There are advantages that humans and machines each posses, but when it comes to supply chain management, it is all about maximizing efficiency in the arena of both.
The relationship between humans and machines in the business world go far back into history. From Henry Ford’s assembly line system to the supercomputers of today, people are continuously making efforts to maximize the efficiency of their processes along the supply chain. Unfortunately a completely functioning answer is not an easy one. While a machine may be able to complete processes more quickly and precisely, once the task has been able to be programmed, humans have the unique ability to think and reason through some problems that automated machines in the business world may not be capable.
The eye, the hand and the machine
At the most basic explanation, functionality comes down to hand eye coordination, according to a blog piece by C.G. Masi published in Packaging Digest. He explains that the kinesthetic sense of a human can make adjustments that a robotic process simply could not. He illustrates this idea through the process of cleaning an airbrush, which requires enough force on one level to be able to remove the necessary blockage, but a delicacy so as not to damage the cleaning tool or the brush itself.
It is this balance that engineers and developers are looking to implement into current automated machines that could significantly maximize efficiency within the supply chain management. By being able to achieve this balance in the packaging of say a large and intricate engine or network hub, persons would be able to apply their individual skills to more intricate processes that require their hand-eye coordination skills to be applied in other ways, while machines perform more basic functions.

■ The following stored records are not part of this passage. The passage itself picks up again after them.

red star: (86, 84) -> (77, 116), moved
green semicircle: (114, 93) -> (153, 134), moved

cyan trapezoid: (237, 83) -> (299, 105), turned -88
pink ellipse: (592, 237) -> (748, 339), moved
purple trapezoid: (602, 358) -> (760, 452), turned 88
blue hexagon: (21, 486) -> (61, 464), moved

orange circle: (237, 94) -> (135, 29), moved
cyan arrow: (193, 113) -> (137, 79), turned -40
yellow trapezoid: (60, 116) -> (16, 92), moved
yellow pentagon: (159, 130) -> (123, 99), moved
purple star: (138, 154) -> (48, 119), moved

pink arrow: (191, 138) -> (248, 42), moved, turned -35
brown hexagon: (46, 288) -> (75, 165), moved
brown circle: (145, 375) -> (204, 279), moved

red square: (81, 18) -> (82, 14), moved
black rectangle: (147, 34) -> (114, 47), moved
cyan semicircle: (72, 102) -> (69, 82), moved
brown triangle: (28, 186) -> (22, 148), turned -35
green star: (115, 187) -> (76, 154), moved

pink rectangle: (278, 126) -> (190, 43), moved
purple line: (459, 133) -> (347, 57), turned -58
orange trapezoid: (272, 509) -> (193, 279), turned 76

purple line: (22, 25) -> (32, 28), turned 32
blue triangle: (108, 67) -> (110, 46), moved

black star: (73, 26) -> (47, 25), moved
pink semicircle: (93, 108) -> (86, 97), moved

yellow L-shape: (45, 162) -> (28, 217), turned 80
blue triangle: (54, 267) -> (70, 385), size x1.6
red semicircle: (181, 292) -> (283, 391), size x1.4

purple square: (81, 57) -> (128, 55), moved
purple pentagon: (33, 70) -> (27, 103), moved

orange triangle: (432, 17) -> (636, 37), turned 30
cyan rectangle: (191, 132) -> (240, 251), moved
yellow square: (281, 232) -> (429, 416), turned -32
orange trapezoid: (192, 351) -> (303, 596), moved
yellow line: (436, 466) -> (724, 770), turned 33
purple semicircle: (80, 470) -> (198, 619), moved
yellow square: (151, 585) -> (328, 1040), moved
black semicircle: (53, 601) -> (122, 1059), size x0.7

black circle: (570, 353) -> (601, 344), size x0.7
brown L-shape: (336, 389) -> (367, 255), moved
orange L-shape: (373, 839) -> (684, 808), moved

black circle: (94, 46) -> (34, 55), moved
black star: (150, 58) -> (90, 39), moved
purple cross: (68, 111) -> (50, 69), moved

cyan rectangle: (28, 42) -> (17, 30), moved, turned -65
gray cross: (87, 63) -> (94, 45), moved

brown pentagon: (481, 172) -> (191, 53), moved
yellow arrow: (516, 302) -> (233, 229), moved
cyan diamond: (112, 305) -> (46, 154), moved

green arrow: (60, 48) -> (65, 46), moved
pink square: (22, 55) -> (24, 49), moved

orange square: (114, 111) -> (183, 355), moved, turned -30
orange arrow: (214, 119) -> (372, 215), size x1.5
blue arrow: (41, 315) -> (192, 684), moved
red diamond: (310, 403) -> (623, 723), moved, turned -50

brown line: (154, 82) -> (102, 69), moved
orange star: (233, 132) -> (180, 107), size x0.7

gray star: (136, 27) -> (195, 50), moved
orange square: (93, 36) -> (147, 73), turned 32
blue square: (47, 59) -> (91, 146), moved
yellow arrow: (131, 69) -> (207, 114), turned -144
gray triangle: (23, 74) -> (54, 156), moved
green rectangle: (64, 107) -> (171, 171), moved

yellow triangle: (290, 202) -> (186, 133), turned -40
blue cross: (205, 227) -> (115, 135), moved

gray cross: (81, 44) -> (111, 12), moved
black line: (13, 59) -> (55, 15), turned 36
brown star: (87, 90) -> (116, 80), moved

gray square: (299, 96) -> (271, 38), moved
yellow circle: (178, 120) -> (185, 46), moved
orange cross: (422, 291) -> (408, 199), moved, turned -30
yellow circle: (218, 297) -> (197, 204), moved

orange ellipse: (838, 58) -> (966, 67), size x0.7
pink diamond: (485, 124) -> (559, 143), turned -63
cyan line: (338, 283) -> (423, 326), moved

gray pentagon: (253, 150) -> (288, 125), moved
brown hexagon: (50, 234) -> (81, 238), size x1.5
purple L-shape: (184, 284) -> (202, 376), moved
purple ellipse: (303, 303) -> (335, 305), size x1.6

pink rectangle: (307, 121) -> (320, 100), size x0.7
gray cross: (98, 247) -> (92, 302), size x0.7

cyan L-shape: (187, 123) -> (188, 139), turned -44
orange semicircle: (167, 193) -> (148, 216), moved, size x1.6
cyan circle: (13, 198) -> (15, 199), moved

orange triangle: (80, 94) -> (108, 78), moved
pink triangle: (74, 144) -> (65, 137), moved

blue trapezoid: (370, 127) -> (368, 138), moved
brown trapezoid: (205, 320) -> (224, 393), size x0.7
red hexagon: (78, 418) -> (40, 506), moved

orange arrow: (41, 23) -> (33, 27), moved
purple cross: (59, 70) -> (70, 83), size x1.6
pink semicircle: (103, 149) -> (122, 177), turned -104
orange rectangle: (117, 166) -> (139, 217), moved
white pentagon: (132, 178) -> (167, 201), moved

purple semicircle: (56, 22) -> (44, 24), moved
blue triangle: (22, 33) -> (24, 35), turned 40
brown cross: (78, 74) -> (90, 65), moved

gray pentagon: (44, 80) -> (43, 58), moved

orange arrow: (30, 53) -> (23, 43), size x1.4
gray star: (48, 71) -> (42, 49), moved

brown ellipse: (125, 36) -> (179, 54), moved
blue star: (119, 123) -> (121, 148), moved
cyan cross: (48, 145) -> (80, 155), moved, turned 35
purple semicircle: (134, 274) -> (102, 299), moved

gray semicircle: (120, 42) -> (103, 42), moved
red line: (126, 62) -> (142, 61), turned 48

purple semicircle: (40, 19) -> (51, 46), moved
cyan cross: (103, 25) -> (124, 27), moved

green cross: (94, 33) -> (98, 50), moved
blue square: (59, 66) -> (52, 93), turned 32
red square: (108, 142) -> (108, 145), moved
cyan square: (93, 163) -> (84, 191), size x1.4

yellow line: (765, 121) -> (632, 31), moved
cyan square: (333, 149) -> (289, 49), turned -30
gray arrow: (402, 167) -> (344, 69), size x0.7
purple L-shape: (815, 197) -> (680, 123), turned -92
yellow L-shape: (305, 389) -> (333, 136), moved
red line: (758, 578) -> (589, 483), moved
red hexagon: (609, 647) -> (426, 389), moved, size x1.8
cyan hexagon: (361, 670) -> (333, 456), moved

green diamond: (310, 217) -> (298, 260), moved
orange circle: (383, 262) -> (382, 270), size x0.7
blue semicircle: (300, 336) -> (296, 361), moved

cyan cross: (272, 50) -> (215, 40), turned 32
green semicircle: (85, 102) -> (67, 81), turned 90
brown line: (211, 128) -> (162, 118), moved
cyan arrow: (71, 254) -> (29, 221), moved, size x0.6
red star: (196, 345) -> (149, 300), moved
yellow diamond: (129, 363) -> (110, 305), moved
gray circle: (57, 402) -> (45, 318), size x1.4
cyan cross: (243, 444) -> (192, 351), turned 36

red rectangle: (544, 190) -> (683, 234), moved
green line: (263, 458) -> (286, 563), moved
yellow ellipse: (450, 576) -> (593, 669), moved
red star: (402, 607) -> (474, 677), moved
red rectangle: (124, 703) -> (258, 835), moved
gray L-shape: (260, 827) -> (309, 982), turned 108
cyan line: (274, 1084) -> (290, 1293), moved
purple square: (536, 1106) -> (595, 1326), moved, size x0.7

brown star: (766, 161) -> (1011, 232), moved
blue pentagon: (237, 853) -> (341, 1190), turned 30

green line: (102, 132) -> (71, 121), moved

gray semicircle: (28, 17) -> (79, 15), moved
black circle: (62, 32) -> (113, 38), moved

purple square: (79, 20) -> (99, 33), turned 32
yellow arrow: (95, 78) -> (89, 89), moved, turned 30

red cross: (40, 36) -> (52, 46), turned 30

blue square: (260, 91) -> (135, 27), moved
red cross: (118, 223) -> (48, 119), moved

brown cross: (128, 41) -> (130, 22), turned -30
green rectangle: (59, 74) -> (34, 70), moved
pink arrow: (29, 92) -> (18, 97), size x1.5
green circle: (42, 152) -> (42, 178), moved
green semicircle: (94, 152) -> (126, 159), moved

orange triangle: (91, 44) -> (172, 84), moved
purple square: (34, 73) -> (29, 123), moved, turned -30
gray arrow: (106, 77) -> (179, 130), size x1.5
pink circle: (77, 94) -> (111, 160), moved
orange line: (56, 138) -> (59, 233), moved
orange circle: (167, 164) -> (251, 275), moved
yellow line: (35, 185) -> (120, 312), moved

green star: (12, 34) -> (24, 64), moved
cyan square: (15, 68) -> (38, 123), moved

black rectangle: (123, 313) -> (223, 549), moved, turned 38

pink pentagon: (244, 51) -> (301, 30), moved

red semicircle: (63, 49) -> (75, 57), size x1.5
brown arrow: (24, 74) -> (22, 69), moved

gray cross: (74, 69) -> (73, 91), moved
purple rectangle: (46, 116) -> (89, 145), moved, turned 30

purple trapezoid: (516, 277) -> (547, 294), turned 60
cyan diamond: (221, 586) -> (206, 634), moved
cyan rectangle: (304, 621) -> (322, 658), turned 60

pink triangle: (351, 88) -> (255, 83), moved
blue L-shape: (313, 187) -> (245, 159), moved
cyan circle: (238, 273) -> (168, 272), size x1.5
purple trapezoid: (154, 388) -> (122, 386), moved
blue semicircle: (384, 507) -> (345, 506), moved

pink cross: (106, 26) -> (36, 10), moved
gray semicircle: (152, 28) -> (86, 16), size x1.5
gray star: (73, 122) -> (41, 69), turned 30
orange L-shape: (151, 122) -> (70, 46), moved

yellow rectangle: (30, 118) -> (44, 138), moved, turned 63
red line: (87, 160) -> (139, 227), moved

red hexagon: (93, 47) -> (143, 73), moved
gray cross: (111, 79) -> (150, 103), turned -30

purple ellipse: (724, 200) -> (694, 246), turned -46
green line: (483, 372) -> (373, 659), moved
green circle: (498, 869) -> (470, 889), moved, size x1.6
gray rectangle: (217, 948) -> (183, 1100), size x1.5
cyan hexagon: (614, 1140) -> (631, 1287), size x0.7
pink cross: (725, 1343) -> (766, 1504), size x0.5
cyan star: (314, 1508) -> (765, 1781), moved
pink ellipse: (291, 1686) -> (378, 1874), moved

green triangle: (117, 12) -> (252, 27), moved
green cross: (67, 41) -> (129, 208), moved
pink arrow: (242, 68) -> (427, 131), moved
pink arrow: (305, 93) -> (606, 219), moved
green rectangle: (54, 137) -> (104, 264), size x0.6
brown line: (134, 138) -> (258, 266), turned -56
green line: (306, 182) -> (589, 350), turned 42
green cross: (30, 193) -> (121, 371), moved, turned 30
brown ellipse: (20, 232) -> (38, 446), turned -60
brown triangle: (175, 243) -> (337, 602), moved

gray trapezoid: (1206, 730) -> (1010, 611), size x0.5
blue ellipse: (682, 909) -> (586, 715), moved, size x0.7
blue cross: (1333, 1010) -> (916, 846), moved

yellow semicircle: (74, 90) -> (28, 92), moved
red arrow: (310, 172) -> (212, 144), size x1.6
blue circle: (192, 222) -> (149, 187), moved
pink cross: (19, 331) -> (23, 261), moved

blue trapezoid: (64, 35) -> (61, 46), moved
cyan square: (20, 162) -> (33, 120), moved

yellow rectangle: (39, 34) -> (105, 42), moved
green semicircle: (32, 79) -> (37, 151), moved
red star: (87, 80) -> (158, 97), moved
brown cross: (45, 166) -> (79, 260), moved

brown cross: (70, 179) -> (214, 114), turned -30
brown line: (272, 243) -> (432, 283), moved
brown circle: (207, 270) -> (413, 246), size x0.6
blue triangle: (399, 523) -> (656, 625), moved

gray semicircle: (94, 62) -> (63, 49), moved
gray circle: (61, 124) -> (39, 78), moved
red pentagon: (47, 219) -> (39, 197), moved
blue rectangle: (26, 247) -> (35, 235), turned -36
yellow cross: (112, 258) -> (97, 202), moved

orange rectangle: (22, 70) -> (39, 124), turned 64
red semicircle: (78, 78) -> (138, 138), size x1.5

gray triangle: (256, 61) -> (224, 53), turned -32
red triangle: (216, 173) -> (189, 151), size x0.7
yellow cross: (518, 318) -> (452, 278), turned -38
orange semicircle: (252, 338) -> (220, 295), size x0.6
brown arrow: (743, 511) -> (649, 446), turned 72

Pharmacy maximizes efficiency via accuracy with machine
These kinds of processes have been able to maximizing efficiency through a number of packaging operations. One example can be found in the city of Humboldt in Saskatchewan, Canada. One pharmacy that deals a lot with patients in a retirement home has been able to dramatically improve its packaging of medications for its various customers, according to the Humboldt Journal. Before the installation of the packaging machine, employees manually packed 85 different residents’ medications – a daunting and time-consuming task. However now with the assistance of a packaging machine, patients can have a week’s worth of medications packaged and separated by type and time of day, thus maximizing efficiency for both the patient and healthcare providers.
These solutions in packaging automation can be applied across different industries, not just pharmaceuticals. One machine used in a more industrial context can assemble cases at an extremely fast speed, up to 35 cases per minute. Additionally, the case erector consumes minimal amounts of space, making its impact on processes strong but its presence understated.
By implementing improvements such as these into the basic assembly and packaging of products, the unique advantages that humans have over machines can be better applied to different parts of the supply chain to better maximize efficiency. In the case of the Humboldt pharmacy, for example, the pharmacists were able to devote added time to patient consultations. In more industrial processes, the packaging automation of stretch wrapping or machine taping can allow companies to maximize efficiency through reallocation of labor to processes such as production and quality control.